Superman: I know! But... what can I do? Seize power and try to remake the world into a utopia? That would put me in a class with men like Hitler... and you!
Doctor Doom: You misjudge me, Superman! I am no raging Fuehrer, wringing hatred from misfit followers! My Kingdom is a place of peace and contentment!

Dr. Doom: Consider this. If 'magical thinking' is the assumption of a higher narrative in the flow of events... then true magic...
Loki: What are you talking about, you mad old—
Doom: It's. My. Move. As I was saying. True magic is the imposition of a narrative upon reality. It is telling a story to the world... and making the world believe it. The dark work of police and politicians. Of rulers. And tricksters. And if magic is narrative... then to be a creature of magic... to be a god... is to be a creature of story. Yes? Your move.
Loki: Um... Sorry, I wasn't listening. Why do your robots all look like you again?
Doom: Not the move I would have made. Still — it's a fair question. Why do they look like me? Doesn't it create the possibility that I am one? That Doom may, at any moment, be a machine? That I am not myself? Of course it does. That is how I wish it. I once let Arcade strike a match on me, just to maintain that confusion. Think, boy. If I am ever defeated or dishonored — If I ever act in ways unworthy of myself... If I ever die... The word goes out: "It must have been a Doombot." And the reverse is true. My robots often confuse my foes — I may be a robot now, speaking these words. How would you know? How would I? What is Doom? The flesh and blood I can swap out at my convenience? The mind that can be copied into a thousand machines? No. Doom cannot fit in such small containers. I am not my body. Not my mind. I am... I am the old trunk, filled with ancient mysteries. I am the explosion in the college laboratory. I am the mask that burns with the fires of vengeance. I am the legend that unites this nation. I am the story of Doom. And if Doom is a creature of story...

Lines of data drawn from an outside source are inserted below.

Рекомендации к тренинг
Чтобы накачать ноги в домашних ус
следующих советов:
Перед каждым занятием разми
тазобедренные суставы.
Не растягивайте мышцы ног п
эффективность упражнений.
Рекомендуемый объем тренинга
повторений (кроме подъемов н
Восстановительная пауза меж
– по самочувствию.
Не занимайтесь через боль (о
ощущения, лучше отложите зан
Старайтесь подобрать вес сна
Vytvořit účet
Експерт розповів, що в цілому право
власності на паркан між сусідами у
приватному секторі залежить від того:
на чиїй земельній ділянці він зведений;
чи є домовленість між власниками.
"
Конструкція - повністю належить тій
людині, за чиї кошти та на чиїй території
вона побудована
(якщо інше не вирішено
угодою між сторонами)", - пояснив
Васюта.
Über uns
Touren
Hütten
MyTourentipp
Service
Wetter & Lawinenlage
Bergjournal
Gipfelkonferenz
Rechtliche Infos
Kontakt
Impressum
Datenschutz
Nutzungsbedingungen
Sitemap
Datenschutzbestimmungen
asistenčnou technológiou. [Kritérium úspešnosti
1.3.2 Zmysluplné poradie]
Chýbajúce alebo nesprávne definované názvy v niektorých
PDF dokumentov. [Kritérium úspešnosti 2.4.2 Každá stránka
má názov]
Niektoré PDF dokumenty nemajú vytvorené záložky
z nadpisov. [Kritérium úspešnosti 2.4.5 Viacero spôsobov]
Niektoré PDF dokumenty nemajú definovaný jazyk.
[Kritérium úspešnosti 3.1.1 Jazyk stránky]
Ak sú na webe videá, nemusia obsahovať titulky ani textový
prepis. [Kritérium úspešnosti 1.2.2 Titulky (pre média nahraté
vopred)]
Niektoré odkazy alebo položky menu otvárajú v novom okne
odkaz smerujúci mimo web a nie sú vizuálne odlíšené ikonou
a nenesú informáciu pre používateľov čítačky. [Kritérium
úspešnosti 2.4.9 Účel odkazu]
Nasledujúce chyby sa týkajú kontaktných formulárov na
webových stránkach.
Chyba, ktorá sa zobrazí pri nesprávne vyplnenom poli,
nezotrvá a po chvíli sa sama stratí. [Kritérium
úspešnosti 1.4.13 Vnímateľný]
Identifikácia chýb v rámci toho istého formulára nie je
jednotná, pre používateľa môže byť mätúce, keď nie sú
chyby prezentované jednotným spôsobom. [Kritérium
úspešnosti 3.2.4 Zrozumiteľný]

Loki: Stop. Just... stop. This is madness, Doom. You're not a story. You're not a god. One day, you'll die—
Doom: Oh? The story of Doom can end, you say?
Loki: Yes!
Doom: Then I'm a better story than you.
Loki: Agent of Asgard, Issue #6, written by Al Ewing

"Ms. Van Dyne, I am not some common criminal that can be distracted by your prattling. You are nothing to Doom. And your pathetic attempts to play mind games with me amount to exactly less than nothing. So please, stop embarrassing yourself."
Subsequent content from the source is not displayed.